## TASK PROMPT
The entries that follow should be written out exactly.

## Extracted records
§ §
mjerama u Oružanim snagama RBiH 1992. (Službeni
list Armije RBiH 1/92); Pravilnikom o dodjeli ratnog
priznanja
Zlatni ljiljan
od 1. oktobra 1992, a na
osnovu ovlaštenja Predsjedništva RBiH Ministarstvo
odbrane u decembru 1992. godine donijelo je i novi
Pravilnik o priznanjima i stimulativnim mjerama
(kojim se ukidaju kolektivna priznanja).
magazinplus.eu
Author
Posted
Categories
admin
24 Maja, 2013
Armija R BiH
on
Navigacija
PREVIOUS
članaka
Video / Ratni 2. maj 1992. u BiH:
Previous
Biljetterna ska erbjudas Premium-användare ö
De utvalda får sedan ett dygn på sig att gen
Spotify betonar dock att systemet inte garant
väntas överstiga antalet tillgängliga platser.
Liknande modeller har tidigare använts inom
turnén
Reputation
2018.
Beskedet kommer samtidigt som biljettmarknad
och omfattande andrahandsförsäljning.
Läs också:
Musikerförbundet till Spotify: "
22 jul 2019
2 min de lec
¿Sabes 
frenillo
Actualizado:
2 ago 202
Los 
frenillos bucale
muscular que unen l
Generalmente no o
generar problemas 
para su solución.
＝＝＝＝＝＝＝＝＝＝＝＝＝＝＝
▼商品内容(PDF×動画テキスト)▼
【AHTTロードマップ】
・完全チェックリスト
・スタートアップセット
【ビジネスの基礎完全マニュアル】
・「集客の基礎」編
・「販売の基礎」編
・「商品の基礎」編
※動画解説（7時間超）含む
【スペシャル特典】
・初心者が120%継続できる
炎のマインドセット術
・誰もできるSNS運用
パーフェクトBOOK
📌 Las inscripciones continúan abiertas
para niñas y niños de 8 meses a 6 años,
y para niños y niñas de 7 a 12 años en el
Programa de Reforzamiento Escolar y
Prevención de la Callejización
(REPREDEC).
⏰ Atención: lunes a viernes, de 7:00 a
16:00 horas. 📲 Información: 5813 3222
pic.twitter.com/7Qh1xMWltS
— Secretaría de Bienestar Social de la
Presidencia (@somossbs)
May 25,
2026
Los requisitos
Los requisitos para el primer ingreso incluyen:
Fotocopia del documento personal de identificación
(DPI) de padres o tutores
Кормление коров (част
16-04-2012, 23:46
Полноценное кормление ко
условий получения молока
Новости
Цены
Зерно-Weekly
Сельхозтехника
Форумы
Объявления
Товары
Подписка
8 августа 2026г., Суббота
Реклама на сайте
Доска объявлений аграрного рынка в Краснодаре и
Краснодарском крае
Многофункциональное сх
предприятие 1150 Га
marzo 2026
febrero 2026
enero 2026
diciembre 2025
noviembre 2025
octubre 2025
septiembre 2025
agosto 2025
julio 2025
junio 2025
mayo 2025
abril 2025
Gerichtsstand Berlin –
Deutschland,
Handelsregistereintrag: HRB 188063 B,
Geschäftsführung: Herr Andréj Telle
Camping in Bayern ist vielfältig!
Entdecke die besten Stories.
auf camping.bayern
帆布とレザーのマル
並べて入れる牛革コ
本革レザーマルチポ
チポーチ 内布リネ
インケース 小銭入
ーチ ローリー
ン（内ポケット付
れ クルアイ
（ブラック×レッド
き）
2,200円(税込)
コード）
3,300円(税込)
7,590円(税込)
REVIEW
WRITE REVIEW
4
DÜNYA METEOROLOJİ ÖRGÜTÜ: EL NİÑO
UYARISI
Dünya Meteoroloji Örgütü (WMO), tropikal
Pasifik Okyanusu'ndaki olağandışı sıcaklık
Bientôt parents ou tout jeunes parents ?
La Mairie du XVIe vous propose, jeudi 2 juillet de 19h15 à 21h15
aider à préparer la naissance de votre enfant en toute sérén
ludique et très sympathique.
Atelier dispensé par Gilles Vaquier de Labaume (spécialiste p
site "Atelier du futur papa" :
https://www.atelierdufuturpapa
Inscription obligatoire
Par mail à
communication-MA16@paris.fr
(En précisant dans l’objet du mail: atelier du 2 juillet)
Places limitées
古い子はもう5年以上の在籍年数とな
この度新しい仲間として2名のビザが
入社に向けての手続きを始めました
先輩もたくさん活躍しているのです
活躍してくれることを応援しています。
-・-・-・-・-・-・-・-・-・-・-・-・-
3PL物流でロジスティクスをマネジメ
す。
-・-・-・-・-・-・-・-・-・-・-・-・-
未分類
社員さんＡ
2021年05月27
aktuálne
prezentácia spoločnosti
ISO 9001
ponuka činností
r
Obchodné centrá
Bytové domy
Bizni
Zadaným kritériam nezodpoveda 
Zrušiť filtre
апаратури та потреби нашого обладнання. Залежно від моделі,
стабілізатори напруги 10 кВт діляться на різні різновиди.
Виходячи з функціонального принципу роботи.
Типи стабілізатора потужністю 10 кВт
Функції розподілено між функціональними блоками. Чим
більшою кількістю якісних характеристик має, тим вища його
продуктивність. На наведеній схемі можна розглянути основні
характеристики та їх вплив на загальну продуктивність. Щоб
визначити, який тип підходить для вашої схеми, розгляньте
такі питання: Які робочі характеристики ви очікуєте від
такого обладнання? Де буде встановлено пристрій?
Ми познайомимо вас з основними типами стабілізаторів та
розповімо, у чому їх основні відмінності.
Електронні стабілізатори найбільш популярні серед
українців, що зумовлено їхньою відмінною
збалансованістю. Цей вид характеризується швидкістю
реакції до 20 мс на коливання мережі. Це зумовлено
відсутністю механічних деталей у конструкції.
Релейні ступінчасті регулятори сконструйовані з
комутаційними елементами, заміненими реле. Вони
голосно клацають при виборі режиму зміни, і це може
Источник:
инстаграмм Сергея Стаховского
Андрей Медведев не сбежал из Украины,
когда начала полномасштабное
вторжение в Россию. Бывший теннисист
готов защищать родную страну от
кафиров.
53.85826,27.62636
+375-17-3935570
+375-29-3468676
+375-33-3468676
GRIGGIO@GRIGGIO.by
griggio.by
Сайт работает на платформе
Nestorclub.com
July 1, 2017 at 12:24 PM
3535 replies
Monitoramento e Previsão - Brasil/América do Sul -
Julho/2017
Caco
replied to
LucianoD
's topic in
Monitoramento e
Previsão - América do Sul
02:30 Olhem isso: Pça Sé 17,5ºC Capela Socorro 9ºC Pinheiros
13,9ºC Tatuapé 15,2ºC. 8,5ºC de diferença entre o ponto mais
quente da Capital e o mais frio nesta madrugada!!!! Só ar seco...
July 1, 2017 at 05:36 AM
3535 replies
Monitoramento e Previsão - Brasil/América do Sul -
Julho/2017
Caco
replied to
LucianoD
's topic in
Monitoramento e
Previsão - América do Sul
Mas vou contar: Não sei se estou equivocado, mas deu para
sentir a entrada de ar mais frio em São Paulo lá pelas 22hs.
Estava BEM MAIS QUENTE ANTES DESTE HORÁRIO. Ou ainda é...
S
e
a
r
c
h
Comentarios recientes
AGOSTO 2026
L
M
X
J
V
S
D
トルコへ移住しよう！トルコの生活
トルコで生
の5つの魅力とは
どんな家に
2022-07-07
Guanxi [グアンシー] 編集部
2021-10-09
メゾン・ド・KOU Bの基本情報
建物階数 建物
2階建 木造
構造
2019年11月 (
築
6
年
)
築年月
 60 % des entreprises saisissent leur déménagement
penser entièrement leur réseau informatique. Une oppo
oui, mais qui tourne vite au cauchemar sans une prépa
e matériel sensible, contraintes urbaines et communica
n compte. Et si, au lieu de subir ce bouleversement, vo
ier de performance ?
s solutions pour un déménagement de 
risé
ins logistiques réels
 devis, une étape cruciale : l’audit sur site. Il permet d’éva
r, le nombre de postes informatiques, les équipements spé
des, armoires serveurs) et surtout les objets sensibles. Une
§ §
## REPLY
mjerama u Oružanim snagama RBiH 1992. (Službeni
list Armije RBiH 1/92); Pravilnikom o dodjeli ratnog
priznanja
Zlatni ljiljan
od 1. oktobra 1992, a na
osnovu ovlaštenja Predsjedništva RBiH Ministarstvo
odbrane u decembru 1992. godine donijelo je i novi
Pravilnik o priznanjima i stimulativnim mjerama
(kojim se ukidaju kolektivna priznanja).
magazinplus.eu
Author
Posted
Categories
admin
24 Maja, 2013
Armija R BiH
on
Navigacija
PREVIOUS
članaka
Video / Ratni 2. maj 1992. u BiH:
Previous
Biljetterna ska erbjudas Premium-användare ö
De utvalda får sedan ett dygn på sig att gen
Spotify betonar dock att systemet inte garant
väntas överstiga antalet tillgängliga platser.
Liknande modeller har tidigare använts inom
turnén
Reputation
2018.
Beskedet kommer samtidigt som biljettmarknad
och omfattande andrahandsförsäljning.
Läs också:
Musikerförbundet till Spotify: "
22 jul 2019
2 min de lec
¿Sabes 
frenillo
Actualizado:
2 ago 202
Los 
frenillos bucale
muscular que unen l
Generalmente no o
generar problemas 
para su solución.
＝＝＝＝＝＝＝＝＝＝＝＝＝＝＝
▼商品内容(PDF×動画テキスト)▼
【AHTTロードマップ】
・完全チェックリスト
・スタートアップセット
【ビジネスの基礎完全マニュアル】
・「集客の基礎」編
・「販売の基礎」編
・「商品の基礎」編
※動画解説（7時間超）含む
【スペシャル特典】
・初心者が120%継続できる
炎のマインドセット術
・誰もできるSNS運用
パーフェクトBOOK
📌 Las inscripciones continúan abiertas
para niñas y niños de 8 meses a 6 años,
y para niños y niñas de 7 a 12 años en el
Programa de Reforzamiento Escolar y
Prevención de la Callejización
(REPREDEC).
⏰ Atención: lunes a viernes, de 7:00 a
16:00 horas. 📲 Información: 5813 3222
pic.twitter.com/7Qh1xMWltS
— Secretaría de Bienestar Social de la
Presidencia (@somossbs)
May 25,
2026
Los requisitos
Los requisitos para el primer ingreso incluyen:
Fotocopia del documento personal de identificación
(DPI) de padres o tutores
Кормление коров (част
16-04-2012, 23:46
Полноценное кормление ко
условий получения молока
Новости
Цены
Зерно-Weekly
Сельхозтехника
Форумы
Объявления
Товары
Подписка
8 августа 2026г., Суббота
Реклама на сайте
Доска объявлений аграрного рынка в Краснодаре и
Краснодарском крае
Многофункциональное сх
предприятие 1150 Га
marzo 2026
febrero 2026
enero 2026
diciembre 2025
noviembre 2025
octubre 2025
septiembre 2025
agosto 2025
julio 2025
junio 2025
mayo 2025
abril 2025
Gerichtsstand Berlin –
Deutschland,
Handelsregistereintrag: HRB 188063 B,
Geschäftsführung: Herr Andréj Telle
Camping in Bayern ist vielfältig!
Entdecke die besten Stories.
auf camping.bayern
帆布とレザーのマル
並べて入れる牛革コ
本革レザーマルチポ
チポーチ 内布リネ
インケース 小銭入
ーチ ローリー
ン（内ポケット付
れ クルアイ
（ブラック×レッド
き）
2,200円(税込)
コード）
3,300円(税込)
7,590円(税込)
REVIEW
WRITE REVIEW
4
DÜNYA METEOROLOJİ ÖRGÜTÜ: EL NİÑO
UYARISI
Dünya Meteoroloji Örgütü (WMO), tropikal
Pasifik Okyanusu'ndaki olağandışı sıcaklık
Bientôt parents ou tout jeunes parents ?
La Mairie du XVIe vous propose, jeudi 2 juillet de 19h15 à 21h15
aider à préparer la naissance de votre enfant en toute sérén
ludique et très sympathique.
Atelier dispensé par Gilles Vaquier de Labaume (spécialiste p
site "Atelier du futur papa" :
https://www.atelierdufuturpapa
Inscription obligatoire
Par mail à
communication-MA16@paris.fr
(En précisant dans l’objet du mail: atelier du 2 juillet)
Places limitées
古い子はもう5年以上の在籍年数とな
この度新しい仲間として2名のビザが
入社に向けての手続きを始めました
先輩もたくさん活躍しているのです
活躍してくれることを応援しています。
-・-・-・-・-・-・-・-・-・-・-・-・-
3PL物流でロジスティクスをマネジメ
す。
-・-・-・-・-・-・-・-・-・-・-・-・-
未分類
社員さんＡ
2021年05月27
aktuálne
prezentácia spoločnosti
ISO 9001
ponuka činností
r
Obchodné centrá
Bytové domy
Bizni
Zadaným kritériam nezodpoveda 
Zrušiť filtre
апаратури та потреби нашого обладнання. Залежно від моделі,
стабілізатори напруги 10 кВт діляться на різні різновиди.
Виходячи з функціонального принципу роботи.
Типи стабілізатора потужністю 10 кВт
Функції розподілено між функціональними блоками. Чим
більшою кількістю якісних характеристик має, тим вища його
продуктивність. На наведеній схемі можна розглянути основні
характеристики та їх вплив на загальну продуктивність. Щоб
визначити, який тип підходить для вашої схеми, розгляньте
такі питання: Які робочі характеристики ви очікуєте від
такого обладнання? Де буде встановлено пристрій?
Ми познайомимо вас з основними типами стабілізаторів та
розповімо, у чому їх основні відмінності.
Електронні стабілізатори найбільш популярні серед
українців, що зумовлено їхньою відмінною
збалансованістю. Цей вид характеризується швидкістю
реакції до 20 мс на коливання мережі. Це зумовлено
відсутністю механічних деталей у конструкції.
Релейні ступінчасті регулятори сконструйовані з
комутаційними елементами, заміненими реле. Вони
голосно клацають при виборі режиму зміни, і це може
Источник:
инстаграмм Сергея Стаховского
Андрей Медведев не сбежал из Украины,
когда начала полномасштабное
вторжение в Россию. Бывший теннисист
готов защищать родную страну от
кафиров.
53.85826,27.62636
+375-17-3935570
+375-29-3468676
+375-33-3468676
GRIGGIO@GRIGGIO.by
griggio.by
Сайт работает на платформе
Nestorclub.com
July 1, 2017 at 12:24 PM
3535 replies
Monitoramento e Previsão - Brasil/América do Sul -
Julho/2017
Caco
replied to
LucianoD
's topic in
Monitoramento e
Previsão - América do Sul
02:30 Olhem isso: Pça Sé 17,5ºC Capela Socorro 9ºC Pinheiros
13,9ºC Tatuapé 15,2ºC. 8,5ºC de diferença entre o ponto mais
quente da Capital e o mais frio nesta madrugada!!!! Só ar seco...
July 1, 2017 at 05:36 AM
3535 replies
Monitoramento e Previsão - Brasil/América do Sul -
Julho/2017
Caco
replied to
LucianoD
's topic in
Monitoramento e
Previsão - América do Sul
Mas vou contar: Não sei se estou equivocado, mas deu para
sentir a entrada de ar mais frio em São Paulo lá pelas 22hs.
Estava BEM MAIS QUENTE ANTES DESTE HORÁRIO. Ou ainda é...
S
e
a
r
c
h
Comentarios recientes
AGOSTO 2026
L
M
X
J
V
S
D
トルコへ移住しよう！トルコの生活
トルコで生
の5つの魅力とは
どんな家に
2022-07-07
Guanxi [グアンシー] 編集部
2021-10-09
メゾン・ド・KOU Bの基本情報
建物階数 建物
2階建 木造
構造
2019年11月 (
築
6
年
)
築年月
 60 % des entreprises saisissent leur déménagement
penser entièrement leur réseau informatique. Une oppo
oui, mais qui tourne vite au cauchemar sans une prépa
e matériel sensible, contraintes urbaines et communica
n compte. Et si, au lieu de subir ce bouleversement, vo
ier de performance ?
s solutions pour un déménagement de 
risé
ins logistiques réels
 devis, une étape cruciale : l’audit sur site. Il permet d’éva
r, le nombre de postes informatiques, les équipements spé
des, armoires serveurs) et surtout les objets sensibles. Une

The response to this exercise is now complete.